In 1848, James Fenimore Cooper, the author famous for the Last of the Mohicans, published a novel set in Kalamazoo titled Oak Openings. Set in 1812, it describes west Michigan before European settlement:
The woods around were the then unpeopled forest of Michigan ; and the small winding reach of placid water that was just visible in the distance, was an elbow of the Kalamazoo, a beautiful little river that flows westward, emptying its tribute into the vast expanse of Lake Michigan. Now, this river has already become known, by its villages and farms, and railroads and mills; but then, not a dwelling of more pretension than the wigwam of the Indian, or an occasional shanty of some white adventurer, had ever been seen on its banks. In that day, the whole of that fine peninsula, with the exception of a narrow belt of country along the Detroit River, which was settled by the French as far back as near the close of the seventeenth century, was literally a wilderness. If a white man found his way into it, it was as an Indian trader, a hunter, or an adventurer-in some other of the pursuits connected with border life and the habits of the savages.

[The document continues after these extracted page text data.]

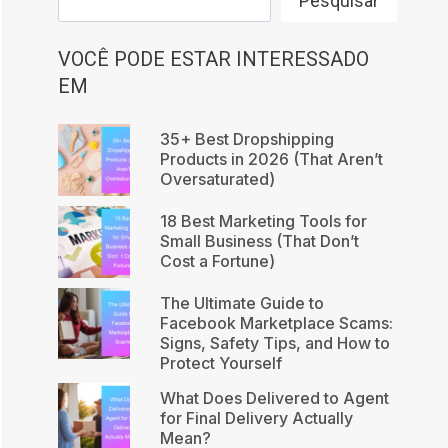
Pesquisar
VOCÊ PODE ESTAR INTERESSADO
EM
35+ Best Dropshipping
Products in 2026 (That Aren’t
Oversaturated)
18 Best Marketing Tools for
Small Business (That Don’t
Cost a Fortune)
The Ultimate Guide to
Facebook Marketplace Scams:
Signs, Safety Tips, and How to
Protect Yourself
What Does Delivered to Agent
for Final Delivery Actually
Mean?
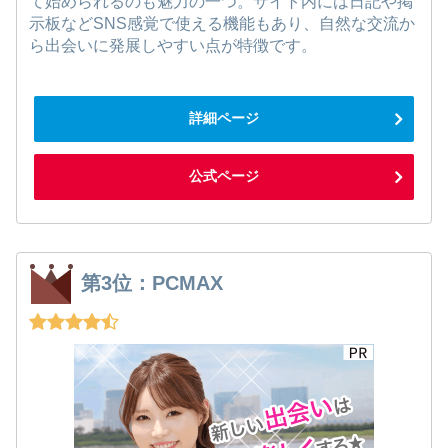
て始められるのも魅力の一つ。サイト内には日記や掲
示板などSNS感覚で使える機能もあり、自然な交流か
ら出会いに発展しやすい点が特徴です。
詳細ページ
公式ページ
第3位：PCMAX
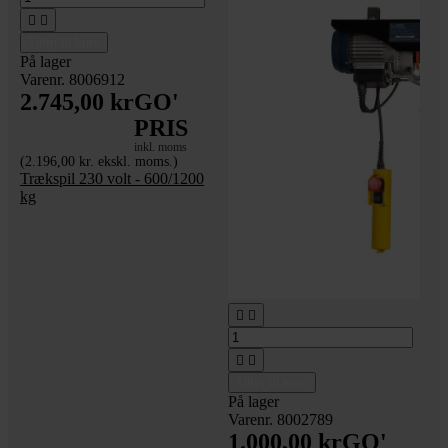


Tilføj til kurv
På lager
Varenr. 8006912
2.745,00 kr
GO'
PRIS
inkl. moms
(2.196,00 kr. ekskl. moms.)
Trækspil 230 volt - 600/1200
kg




Tilføj til kurv
På lager
Varenr. 8002789
1.000,00 kr
GO'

The title, Oak Openings, refers to the landscape, an ecosystem now called an Oak Savannah. Cooper describes it:
The trees, with very few exceptions, were what is called the "burr-oak," a small variety of a very extensive genus; and the spaces between them, always irregular, and often of singular beauty, have obtained the name of "openings;" the two terms combined giving their appellation to this particular species of native forest, under the name of "Oak Openings."
The story itself is about the adventures of Ben Boden, a "bee-hunter," on the Michigan frontier during the War of 1812. The prose is very different from a modern novel.
The text is in the public domain, so it is available free online from Google books or Project Gutenberg. Amazon will sell you a Kindle version or a print copy.